Internet Gold Reports Second Quarter 2009 Financial Results

August 13, 2009

PETACH TIKVA, Israel, August 13 /PRNewswire-FirstCall/ — Internet Gold
Golden Lines Ltd., (NASDAQ Global Market and TASE: IGLD) today reported its
financial results for the second quarter of 2009.

    Highlights

    - Strong revenues and EBITDA: Second quarter revenues up 10% to NIS 309
      million; adjusted EBITDA up16% to NIS 71 million.

    - Strong operating cash flow: NIS 58 million in Q2 2009. Net outstanding
      financial debt as of June 30, 2009 decreased by NIS 133 million from
      the beginning of 2009.

    - 012 Smile.Communications: Delivers excellent performance while
      continuing to investigate growth opportunities

    - Record performance in EBITDA and cash flow from operations

    - Broadband segment revenue increases by 14%

    - International long distance (ILD) business up year-over-year and
      quarter-over-quarter

    - Total of 120,000 local telephony lines as of the end of the quarter and
      continues to grow

    - Smile.Media continues to achieve stable growth in revenues, positive
      cash flow and bottom line profitability.

    - Share and bond buy-back programs continue.

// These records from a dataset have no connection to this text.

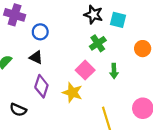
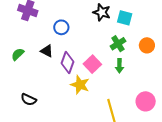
blue circle: (40, 32) -> (61, 27), moved
green cross: (98, 43) -> (118, 44), moved
purple diamond: (41, 86) -> (67, 62), moved

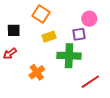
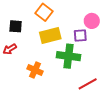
yellow rectangle: (49, 37) -> (50, 35), size x1.5
orange cross: (37, 72) -> (35, 70), turned -35

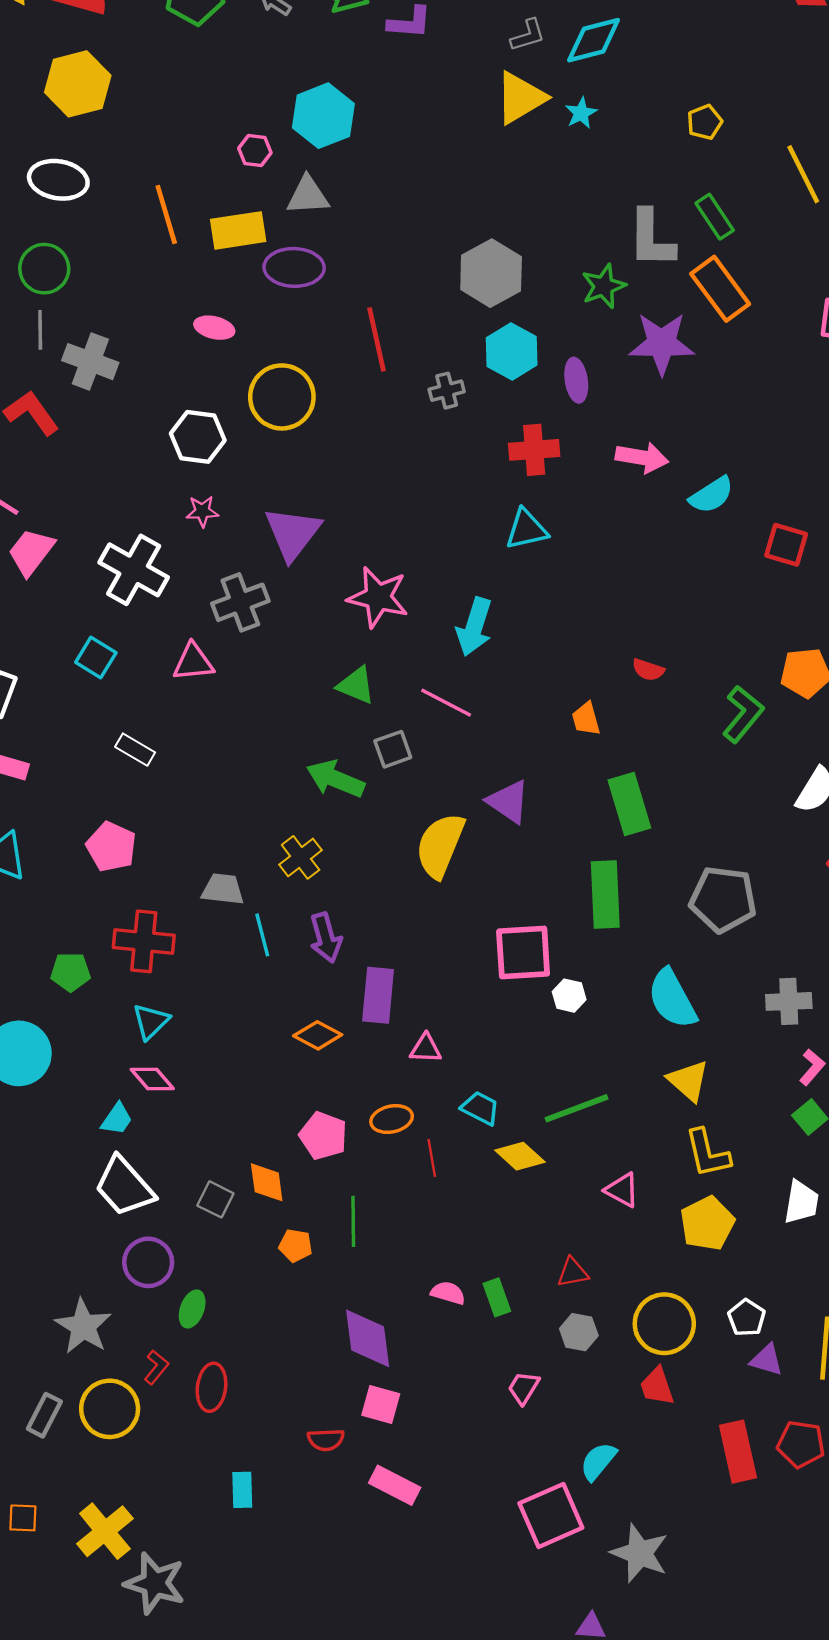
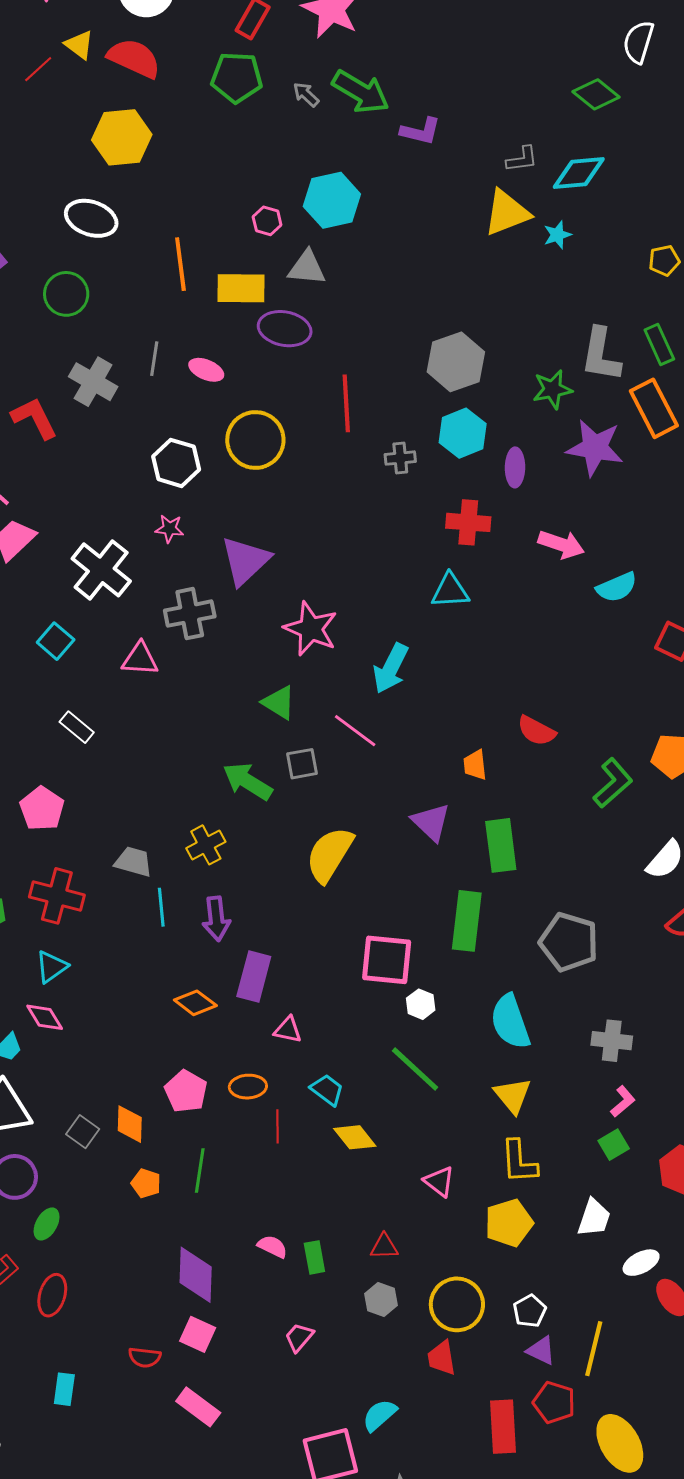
gray line: (40, 330) -> (154, 359), moved
red semicircle: (648, 670) -> (536, 731), size x1.4
purple triangle: (508, 802) -> (431, 822), moved
green line: (577, 1108) -> (415, 1069), moved, turned 54
pink trapezoid: (524, 1388) -> (299, 1337), moved
red pentagon: (801, 1444) -> (554, 1402), moved

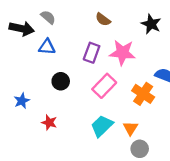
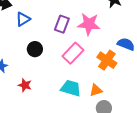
blue triangle: (47, 47) -> (23, 19), turned -35
cyan trapezoid: (102, 126) -> (71, 88), turned 60
orange triangle: (130, 128) -> (96, 90), turned 40

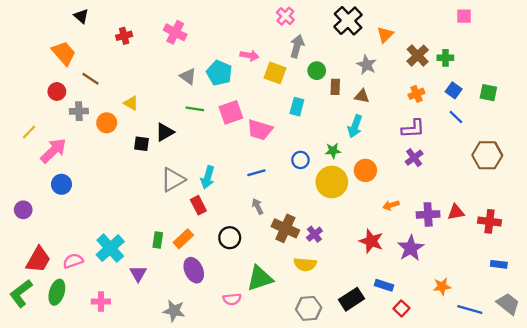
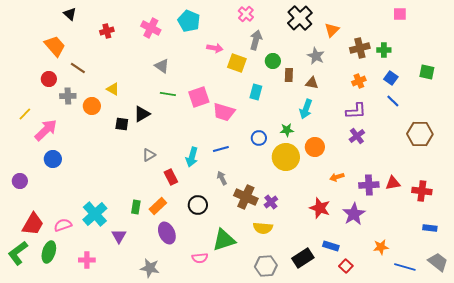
brown cross: (418, 56) -> (360, 48), turned 30
cyan pentagon: (219, 73) -> (189, 21), moved
green square: (488, 93) -> (427, 72), moved
cyan arrow: (208, 177) -> (192, 157), moved
gray triangle: (173, 180) -> (149, 155), size x0.6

    (in millions of NIS) Q2'09    Q2'08    Q1'09 vs. Q1'08
    Revenues              309     281            10%
    Gross Profit           94      91             3%
    Operating Income       40      29            38%
    Adjusted EBITDA        71      61            16%
    Net Income (Loss)      23      (8)          288%

Financial Results for the Second Quarter

Revenues: Revenues for the second quarter of 2009 were NIS 309 million
(US $79 million), a 10% increase compared with NIS 281 million in the second
quarter of 2008. The increase in revenues reflects the results delivered by
012 Smile.Communications together with the modest contribution of Smile.Media.

Adjusted EBITDA: Adjusted EBITDA for the second quarter of 2009 was NIS
71 million
(US $18 million), a 16% increase compared with NIS 61 million for
the second quarter of 2008. For more information regarding the use of
non-GAAP financial measures, please see the notes in this press release.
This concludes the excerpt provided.